C# - Processing html tag attributes

Question

I'm getting some html data from remote server and before displaying it in the UI of application i need to make some changes, i.e. delete counters, replace links, etc. Removing some tag with contents and changing specific link is not a big deal, but when it comes to some advanced processing, i have some problems.There is a need to replace (delete) few html tag attributes (not a tag itself - there are plenty of examples over internet about this). For example : delete all onmouseover handlers from buttons. I know that XPath would be a perfect fit for such problem, but i don't know it at all and although my information is XHTML-complaint, it's stored in a string variable and not queryable :(. So i'm trying to use Regular Expressions to solve this problem, with no success for now. I guess it's a mistake in pattern...

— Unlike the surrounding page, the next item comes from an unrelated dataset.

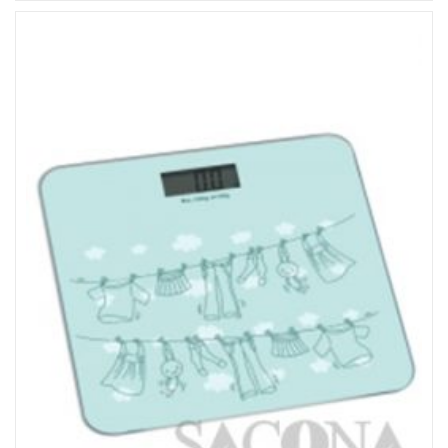
Đọc tiếp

public string Processing (string Source, string Tag, string Attribute)
{    
return System.Text.RegularExpressions.Regex.Replace(Source, string.Format(@"<{0}(\s+({1}=""([^""]*)""|\w+=(""[^""]*""|\S+)))+>", Tag, Attribute), string.Empty);
}

...

string before = @"<input type=""text"" name=""Input"" id=""Input"" onMouseOver=""some js to be eliminated"">";
string after = Processing(before,"input","onMouseOver");
// expected : <input type="text" name="Input" id="Input">"

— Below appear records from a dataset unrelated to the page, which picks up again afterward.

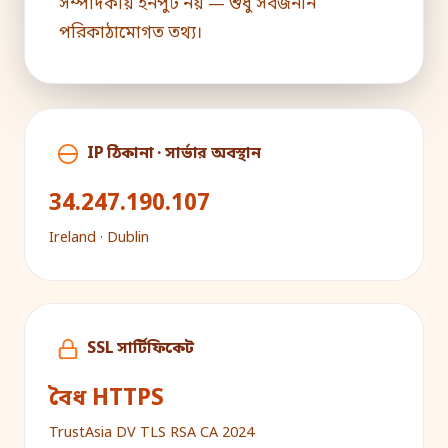
সম্পাদকীয় ইনপুট নয় — শুধু সর্বজনীন
পরিকাঠামোগত তথ্য।
IP ঠিকানা · সার্ভার অবস্থান
34.247.190.107
Ireland · Dublin
SSL সার্টিফিকেট
বৈধ HTTPS
TrustAsia DV TLS RSA CA 2024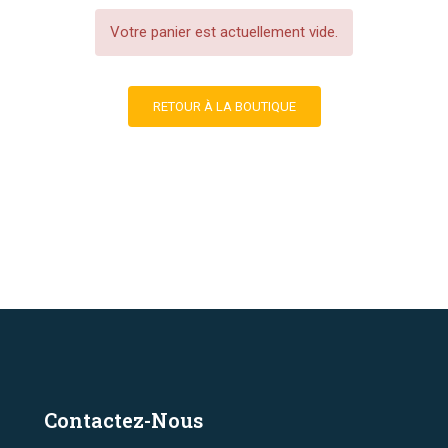
Votre panier est actuellement vide.
RETOUR À LA BOUTIQUE
Contactez-Nous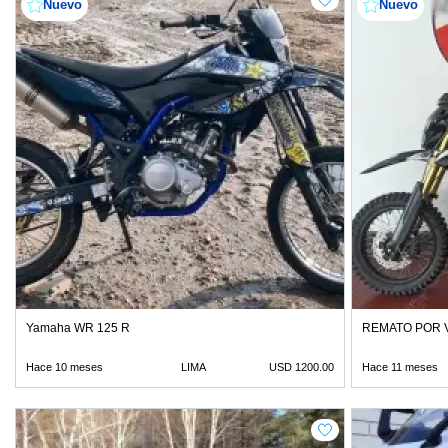
Nuevo
Nuevo
Yamaha WR 125 R
REMATO POR V
Hace 10 meses
LIMA
USD 1200.00
Hace 11 meses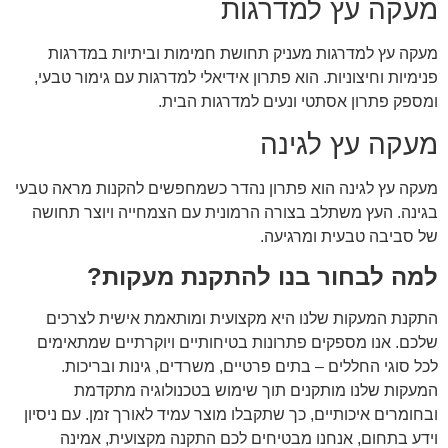
מעקה עץ למדרגות
מעקה עץ למדרגות מעניק תחושת חמימות וביתיות במדרגות
פנימיות וחיצוניות. הוא פתרון אידיאלי למדרגות עם גימור טבעי,
ומספק פתרון אסתטי ונעים למדרגות הבית.
מעקה עץ לגינה
מעקה עץ לגינה הוא פתרון נהדר כשמחפשים להקנות מראה טבעי
בגינה. העץ משתלב בצורה הרמונית עם הצמחייה ויוצר תחושה
של סביבה טבעית ומרגיעה.
למה לבחור בנו להתקנת מעקות?
התקנת המעקות שלנו היא מקצועית ומותאמת אישית לצרכים
שלכם. אנו מספקים פתרונות בטיחותיים ויוקרתיים שמתאימים
לכל סוגי החללים – בתים פרטיים, משרדים, גינות ובריכות.
המעקות שלנו מותקנים תוך שימוש בטכנולוגיה מתקדמת
ובחומרים איכותיים, כך שתקבלו מוצר עמיד לאורך זמן. עם ניסיון
וידע בתחום, אנחנו מבטיחים לכם התקנה מקצועית, אמינה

Alan Moore · Accepted Answer · 2009-03-22T04:24:18.657

1

That's an interesting approach, but like bobince said, you can only process one attribute per match. This regex will match everything up to the attribute you're interested in:

@"(<{0}\b[^>]*?\b){1}=""(?:[^""]*)"""

Then you use "$1" as your replacement string to plug back in everything but the attribute.

This approach requires you to make a separate pass over the string for each of your target tag/attribute pairs, and at the beginning of each pass you have to create and compile the regex. Not very efficient, but if the string isn't too large it should be okay. A much bigger problem is that it won't catch duplicate attributes; if there are two "onmouseover" attributes on a button, you'll only catch the first one.

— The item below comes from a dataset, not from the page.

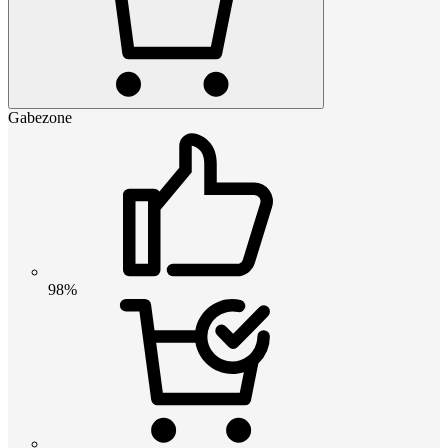
Gabezone
98%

If I were doing this in C# I would probably use the regex to match the target tag, then use a MatchEvaluator to remove all of the target attributes at once. But seriously, if the string really is well-formed XML, there's no excuse for not using XML-specific tools to process it--this is what XML was invented for.

edited Mar 22 '09 at 04:24

answered Mar 21 '09 at 05:25

Alan Moore

73,866
12
100
156

It seems like the closing round bracket of the group is missing (regex doesn't compile). Fixed expression : @"(<{0}\b[^>]*?\b)({1}=""(?:[^""]*)"")" – Jaded Mar 21 '09 at 09:46
And, of course, thanks a lot, your hint is actually what i needed. – Jaded Mar 21 '09 at 10:37
Oops. Actually, the opening round bracket just before the {1} shouldn't be there. There's no point capturing the attribute, since all you're doing is deleting it. – Alan Moore Mar 21 '09 at 15:30
I keep forgetting we can edit our answers forever on SO. Regex fixed. – Alan Moore Mar 22 '09 at 04:26

score 0 · Answer 2 · answered Mar 20 '09 at 23:51

I know that XPath would be a perfect fit for such problem

Quite so. Or any other XML parser-based technique, such as DOM methods.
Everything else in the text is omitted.